• _EXERCISE REQUIREMENTS_:
Every line of the entries below from the one containing "USDA METSS Project (60, 2257)" to the one containing "My Page (597, 1921)", both ends included, must be written out exactly. No other line belongs in the answer.

• _RECORD EXTRACTS_:
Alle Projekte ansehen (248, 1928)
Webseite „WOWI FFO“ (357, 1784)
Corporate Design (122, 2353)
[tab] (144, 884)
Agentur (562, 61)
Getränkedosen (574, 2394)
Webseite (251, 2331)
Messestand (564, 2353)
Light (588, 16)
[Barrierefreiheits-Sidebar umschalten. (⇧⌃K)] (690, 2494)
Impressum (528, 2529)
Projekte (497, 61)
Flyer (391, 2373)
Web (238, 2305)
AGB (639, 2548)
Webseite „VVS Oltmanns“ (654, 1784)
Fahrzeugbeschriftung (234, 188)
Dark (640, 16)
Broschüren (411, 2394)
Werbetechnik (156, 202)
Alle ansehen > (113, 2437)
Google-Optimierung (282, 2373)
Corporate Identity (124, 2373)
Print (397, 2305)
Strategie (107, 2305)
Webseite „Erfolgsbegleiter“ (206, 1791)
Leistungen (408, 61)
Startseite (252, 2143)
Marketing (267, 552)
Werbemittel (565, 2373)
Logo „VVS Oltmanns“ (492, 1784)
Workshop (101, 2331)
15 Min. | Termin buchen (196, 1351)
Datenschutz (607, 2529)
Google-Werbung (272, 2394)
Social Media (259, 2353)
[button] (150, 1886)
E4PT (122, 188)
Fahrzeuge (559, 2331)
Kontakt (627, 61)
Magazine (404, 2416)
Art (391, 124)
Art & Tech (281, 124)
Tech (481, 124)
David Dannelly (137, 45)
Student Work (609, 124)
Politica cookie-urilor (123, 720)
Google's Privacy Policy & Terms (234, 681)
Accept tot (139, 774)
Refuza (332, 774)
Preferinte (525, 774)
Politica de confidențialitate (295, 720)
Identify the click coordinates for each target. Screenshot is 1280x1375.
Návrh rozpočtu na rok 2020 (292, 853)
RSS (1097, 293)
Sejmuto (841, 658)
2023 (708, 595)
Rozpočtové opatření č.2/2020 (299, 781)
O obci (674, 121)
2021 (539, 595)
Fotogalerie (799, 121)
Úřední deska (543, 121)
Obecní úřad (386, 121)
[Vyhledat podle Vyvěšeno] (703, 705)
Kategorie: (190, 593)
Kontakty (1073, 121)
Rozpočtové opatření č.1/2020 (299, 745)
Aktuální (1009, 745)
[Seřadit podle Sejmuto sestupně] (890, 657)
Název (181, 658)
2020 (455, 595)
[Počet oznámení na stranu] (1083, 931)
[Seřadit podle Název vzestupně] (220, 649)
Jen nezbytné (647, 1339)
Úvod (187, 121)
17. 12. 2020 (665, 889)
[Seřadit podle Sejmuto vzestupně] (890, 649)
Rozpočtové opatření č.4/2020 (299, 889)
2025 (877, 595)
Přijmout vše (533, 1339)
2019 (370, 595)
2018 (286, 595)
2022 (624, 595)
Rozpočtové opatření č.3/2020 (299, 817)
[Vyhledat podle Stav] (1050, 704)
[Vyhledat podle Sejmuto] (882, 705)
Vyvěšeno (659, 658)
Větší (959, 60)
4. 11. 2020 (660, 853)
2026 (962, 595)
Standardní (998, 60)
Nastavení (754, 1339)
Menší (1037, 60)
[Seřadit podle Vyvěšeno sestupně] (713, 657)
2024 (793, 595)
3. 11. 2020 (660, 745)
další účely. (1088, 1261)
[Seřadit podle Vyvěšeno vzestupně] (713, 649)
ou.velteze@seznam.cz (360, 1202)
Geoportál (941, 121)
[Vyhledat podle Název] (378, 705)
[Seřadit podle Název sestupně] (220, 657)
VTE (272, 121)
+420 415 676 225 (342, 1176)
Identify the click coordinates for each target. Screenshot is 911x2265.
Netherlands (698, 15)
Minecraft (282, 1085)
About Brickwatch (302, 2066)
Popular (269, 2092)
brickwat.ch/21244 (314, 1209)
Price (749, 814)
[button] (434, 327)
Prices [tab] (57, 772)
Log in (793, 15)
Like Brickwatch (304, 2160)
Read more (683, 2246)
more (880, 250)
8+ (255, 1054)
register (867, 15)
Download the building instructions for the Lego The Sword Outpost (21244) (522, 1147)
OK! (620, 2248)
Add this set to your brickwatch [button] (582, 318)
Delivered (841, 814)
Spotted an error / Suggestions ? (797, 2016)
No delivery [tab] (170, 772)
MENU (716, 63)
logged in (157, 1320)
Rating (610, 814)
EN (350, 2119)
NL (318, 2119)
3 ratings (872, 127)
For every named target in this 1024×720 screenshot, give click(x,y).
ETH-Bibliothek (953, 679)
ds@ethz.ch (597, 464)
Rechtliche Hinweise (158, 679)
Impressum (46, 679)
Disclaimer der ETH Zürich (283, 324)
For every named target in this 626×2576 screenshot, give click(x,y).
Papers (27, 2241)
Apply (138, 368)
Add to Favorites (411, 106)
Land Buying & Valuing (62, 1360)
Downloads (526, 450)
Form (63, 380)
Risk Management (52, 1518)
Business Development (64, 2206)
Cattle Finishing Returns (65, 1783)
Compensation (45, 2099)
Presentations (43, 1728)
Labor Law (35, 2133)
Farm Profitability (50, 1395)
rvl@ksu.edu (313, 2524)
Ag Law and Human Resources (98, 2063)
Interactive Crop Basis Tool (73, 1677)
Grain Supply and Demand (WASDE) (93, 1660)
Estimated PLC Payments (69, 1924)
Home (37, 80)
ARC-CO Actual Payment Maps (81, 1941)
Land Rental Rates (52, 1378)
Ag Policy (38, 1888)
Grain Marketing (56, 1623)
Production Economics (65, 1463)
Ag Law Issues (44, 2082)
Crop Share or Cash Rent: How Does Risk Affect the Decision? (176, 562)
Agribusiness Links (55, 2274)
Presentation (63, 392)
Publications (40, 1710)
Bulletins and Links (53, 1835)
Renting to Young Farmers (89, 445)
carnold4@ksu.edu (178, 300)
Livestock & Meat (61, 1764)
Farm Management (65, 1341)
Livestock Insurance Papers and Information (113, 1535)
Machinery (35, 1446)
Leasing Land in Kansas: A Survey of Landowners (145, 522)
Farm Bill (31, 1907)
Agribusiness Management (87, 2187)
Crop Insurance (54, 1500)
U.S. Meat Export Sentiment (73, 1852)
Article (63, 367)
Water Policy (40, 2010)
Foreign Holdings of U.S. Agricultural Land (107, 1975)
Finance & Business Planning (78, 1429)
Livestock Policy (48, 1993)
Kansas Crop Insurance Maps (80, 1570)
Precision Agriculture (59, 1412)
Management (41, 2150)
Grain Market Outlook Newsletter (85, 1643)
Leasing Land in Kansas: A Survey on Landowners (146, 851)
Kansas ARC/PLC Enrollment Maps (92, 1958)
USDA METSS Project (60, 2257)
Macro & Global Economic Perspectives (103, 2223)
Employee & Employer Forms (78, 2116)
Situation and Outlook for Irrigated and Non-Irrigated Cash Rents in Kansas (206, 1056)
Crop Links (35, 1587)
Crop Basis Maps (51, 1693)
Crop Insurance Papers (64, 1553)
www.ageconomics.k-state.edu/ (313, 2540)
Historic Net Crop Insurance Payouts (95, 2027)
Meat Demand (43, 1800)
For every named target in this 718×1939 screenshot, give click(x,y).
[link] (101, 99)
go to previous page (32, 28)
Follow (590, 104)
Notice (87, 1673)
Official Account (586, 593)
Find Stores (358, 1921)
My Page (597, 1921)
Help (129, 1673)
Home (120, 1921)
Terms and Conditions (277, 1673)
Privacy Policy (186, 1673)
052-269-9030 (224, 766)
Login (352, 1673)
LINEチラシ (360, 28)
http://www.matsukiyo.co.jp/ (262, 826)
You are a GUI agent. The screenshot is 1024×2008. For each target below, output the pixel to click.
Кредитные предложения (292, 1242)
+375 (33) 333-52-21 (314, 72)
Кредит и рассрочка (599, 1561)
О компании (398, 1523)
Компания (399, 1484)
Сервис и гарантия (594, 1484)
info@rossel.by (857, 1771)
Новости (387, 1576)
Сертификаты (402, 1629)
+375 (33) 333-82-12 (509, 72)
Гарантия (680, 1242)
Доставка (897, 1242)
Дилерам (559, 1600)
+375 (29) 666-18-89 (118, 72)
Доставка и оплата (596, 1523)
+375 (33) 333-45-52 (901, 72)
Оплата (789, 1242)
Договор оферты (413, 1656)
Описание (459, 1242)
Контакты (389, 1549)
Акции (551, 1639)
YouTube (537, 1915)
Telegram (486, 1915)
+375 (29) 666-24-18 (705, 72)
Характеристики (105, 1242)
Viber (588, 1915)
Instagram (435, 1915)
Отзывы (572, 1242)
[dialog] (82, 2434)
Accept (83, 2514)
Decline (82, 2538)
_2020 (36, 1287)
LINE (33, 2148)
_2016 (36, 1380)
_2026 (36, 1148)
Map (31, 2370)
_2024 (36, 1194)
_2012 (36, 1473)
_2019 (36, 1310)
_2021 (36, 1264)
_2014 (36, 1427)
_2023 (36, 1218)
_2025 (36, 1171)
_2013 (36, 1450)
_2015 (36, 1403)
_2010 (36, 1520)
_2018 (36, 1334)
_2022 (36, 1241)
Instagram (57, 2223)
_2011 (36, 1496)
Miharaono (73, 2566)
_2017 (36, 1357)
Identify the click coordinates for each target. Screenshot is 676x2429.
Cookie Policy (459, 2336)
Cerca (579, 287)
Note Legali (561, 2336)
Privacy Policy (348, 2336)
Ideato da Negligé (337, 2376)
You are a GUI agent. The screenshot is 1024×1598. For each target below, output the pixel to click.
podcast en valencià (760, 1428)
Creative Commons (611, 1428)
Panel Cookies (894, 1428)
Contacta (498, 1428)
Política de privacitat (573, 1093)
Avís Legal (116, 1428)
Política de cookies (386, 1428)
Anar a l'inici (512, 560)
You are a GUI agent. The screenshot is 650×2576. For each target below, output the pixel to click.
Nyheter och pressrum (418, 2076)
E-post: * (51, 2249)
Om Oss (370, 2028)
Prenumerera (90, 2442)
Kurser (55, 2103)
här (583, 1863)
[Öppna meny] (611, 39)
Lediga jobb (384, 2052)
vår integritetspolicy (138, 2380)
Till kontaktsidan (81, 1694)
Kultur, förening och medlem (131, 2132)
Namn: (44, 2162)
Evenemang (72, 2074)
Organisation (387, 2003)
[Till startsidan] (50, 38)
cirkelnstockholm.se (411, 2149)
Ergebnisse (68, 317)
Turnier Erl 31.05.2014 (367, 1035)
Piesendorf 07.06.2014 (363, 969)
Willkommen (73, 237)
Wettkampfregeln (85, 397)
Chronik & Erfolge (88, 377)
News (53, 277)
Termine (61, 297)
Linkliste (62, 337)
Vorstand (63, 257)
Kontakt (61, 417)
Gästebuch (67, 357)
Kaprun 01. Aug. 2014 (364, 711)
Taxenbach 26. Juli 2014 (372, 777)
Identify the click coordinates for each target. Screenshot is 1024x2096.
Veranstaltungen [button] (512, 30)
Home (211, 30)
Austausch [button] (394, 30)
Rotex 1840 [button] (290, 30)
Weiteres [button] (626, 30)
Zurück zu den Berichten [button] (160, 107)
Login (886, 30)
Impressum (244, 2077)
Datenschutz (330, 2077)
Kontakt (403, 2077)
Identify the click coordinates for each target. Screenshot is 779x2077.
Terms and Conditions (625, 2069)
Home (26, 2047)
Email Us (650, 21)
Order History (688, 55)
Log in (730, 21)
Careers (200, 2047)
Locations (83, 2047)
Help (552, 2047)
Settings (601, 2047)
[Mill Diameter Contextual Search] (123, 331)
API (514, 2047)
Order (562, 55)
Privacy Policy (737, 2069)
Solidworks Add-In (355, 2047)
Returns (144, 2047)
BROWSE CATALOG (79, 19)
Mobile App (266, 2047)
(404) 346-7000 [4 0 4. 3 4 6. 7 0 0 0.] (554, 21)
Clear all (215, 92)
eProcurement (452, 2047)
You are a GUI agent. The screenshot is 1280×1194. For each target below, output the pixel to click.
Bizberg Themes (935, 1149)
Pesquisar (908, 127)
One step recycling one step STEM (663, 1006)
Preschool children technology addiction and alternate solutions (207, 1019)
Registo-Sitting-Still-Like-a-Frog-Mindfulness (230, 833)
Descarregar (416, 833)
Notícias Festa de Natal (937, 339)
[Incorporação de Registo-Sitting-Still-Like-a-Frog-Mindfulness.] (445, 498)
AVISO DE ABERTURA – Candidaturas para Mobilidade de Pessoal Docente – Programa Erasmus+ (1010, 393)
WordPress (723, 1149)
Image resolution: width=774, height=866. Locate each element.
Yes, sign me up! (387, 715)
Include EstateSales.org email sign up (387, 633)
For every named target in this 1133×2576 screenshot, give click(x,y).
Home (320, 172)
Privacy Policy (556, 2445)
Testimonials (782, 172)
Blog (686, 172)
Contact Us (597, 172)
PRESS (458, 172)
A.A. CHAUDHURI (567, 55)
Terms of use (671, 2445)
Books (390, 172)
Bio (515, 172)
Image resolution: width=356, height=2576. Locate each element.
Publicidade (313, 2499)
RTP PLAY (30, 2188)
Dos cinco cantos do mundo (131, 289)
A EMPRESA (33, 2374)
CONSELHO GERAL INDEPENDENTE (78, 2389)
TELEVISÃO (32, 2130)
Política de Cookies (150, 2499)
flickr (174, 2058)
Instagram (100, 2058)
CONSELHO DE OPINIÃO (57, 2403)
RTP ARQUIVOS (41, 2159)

• _FINISHED EXERCISE_:
USDA METSS Project (60, 2257)
Macro & Global Economic Perspectives (103, 2223)
Employee & Employer Forms (78, 2116)
Situation and Outlook for Irrigated and Non-Irrigated Cash Rents in Kansas (206, 1056)
Crop Links (35, 1587)
Crop Basis Maps (51, 1693)
Crop Insurance Papers (64, 1553)
www.ageconomics.k-state.edu/ (313, 2540)
Historic Net Crop Insurance Payouts (95, 2027)
Meat Demand (43, 1800)
For every named target in this 718×1939 screenshot, give click(x,y).
[link] (101, 99)
go to previous page (32, 28)
Follow (590, 104)
Notice (87, 1673)
Official Account (586, 593)
Find Stores (358, 1921)
My Page (597, 1921)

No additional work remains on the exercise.